─── MATERIALS PROVIDED ───

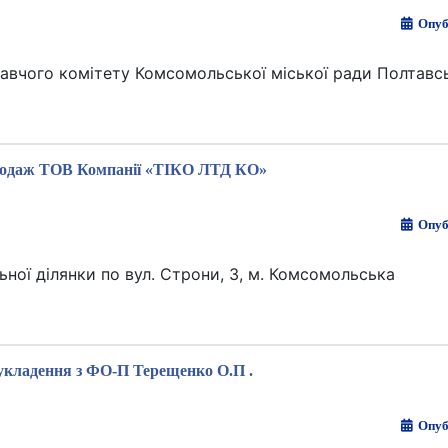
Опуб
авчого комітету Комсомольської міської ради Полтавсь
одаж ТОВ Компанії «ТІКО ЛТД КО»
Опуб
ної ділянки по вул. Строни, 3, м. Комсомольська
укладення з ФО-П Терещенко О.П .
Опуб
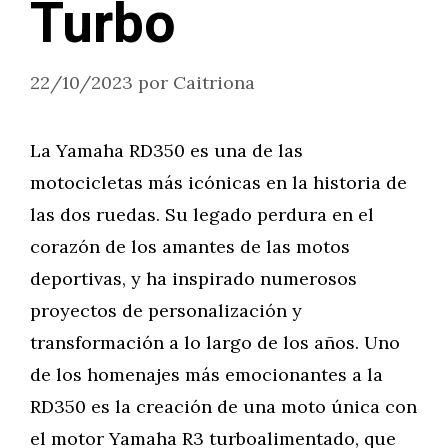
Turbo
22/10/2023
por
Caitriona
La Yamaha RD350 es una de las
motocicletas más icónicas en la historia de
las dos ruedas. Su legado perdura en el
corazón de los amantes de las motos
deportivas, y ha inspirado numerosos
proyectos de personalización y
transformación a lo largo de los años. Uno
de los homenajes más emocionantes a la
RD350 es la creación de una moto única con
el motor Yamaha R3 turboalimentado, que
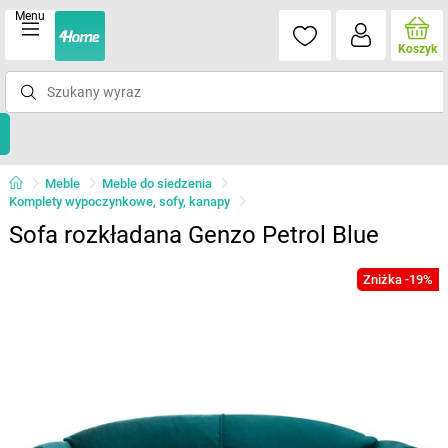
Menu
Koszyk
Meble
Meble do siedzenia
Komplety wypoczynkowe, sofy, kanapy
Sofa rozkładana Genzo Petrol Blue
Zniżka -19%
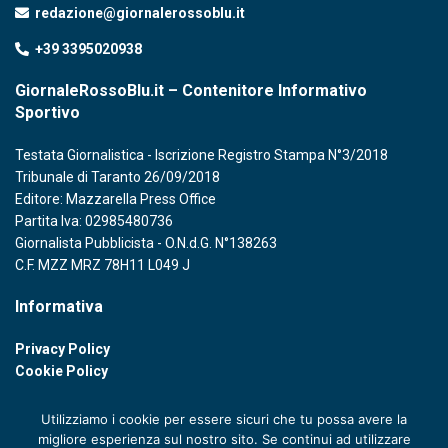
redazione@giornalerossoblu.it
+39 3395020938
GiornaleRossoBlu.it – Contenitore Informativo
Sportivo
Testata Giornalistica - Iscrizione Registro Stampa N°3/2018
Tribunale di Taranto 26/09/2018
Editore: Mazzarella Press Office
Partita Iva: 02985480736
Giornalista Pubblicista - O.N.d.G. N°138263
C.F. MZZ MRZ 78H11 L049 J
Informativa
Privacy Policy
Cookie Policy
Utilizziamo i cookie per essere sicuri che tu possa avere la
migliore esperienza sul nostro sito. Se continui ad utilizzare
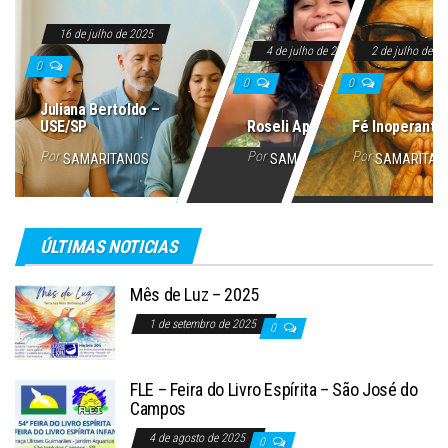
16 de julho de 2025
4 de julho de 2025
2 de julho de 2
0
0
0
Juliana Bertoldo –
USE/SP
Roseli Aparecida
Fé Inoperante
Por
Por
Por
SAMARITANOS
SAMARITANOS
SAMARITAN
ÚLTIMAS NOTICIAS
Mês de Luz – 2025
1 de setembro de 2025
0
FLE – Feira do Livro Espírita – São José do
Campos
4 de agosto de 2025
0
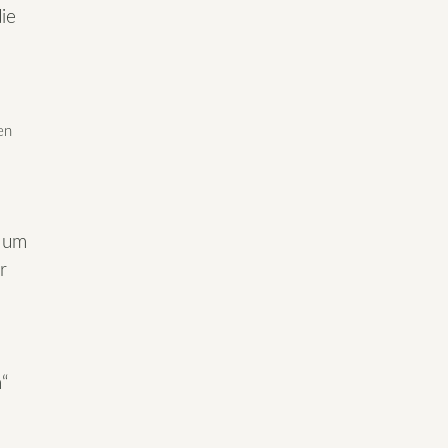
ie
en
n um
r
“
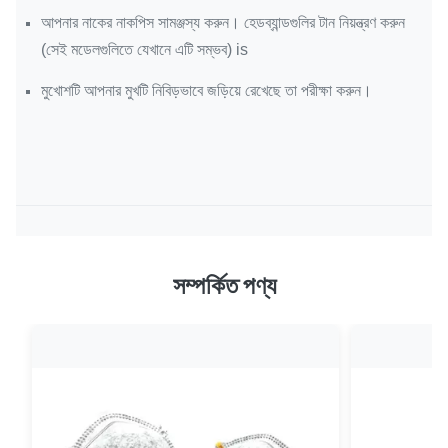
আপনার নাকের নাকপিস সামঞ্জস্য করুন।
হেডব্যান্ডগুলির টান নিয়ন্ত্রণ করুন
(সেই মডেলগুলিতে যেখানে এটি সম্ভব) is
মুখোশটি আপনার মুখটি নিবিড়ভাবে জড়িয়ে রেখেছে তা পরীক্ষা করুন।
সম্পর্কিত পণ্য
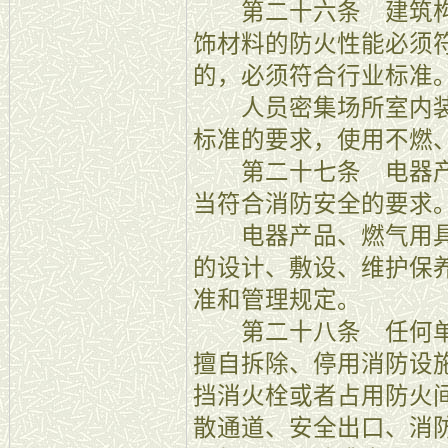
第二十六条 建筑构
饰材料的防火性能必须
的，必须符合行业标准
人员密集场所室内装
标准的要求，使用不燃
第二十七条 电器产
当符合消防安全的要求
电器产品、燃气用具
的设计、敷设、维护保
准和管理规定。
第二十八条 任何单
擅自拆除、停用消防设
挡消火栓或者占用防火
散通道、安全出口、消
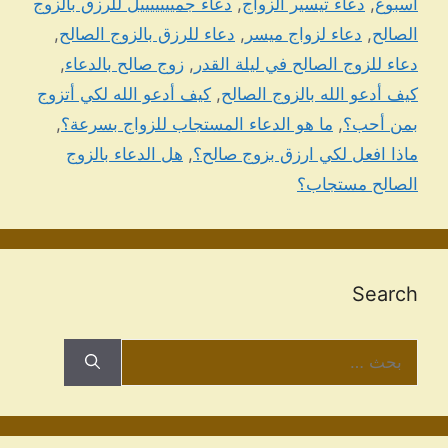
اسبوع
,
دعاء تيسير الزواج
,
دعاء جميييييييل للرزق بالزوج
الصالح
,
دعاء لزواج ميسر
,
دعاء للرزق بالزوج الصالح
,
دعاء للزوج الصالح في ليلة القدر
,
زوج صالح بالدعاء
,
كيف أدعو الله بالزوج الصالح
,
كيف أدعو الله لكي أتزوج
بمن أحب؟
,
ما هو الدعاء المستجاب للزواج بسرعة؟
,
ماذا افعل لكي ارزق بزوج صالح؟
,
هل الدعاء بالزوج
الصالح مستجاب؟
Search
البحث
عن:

───

## WHAT TO WORK ON
Count lines above with the word "الصالح". Give the number only.

## FINISHED EXERCISE
5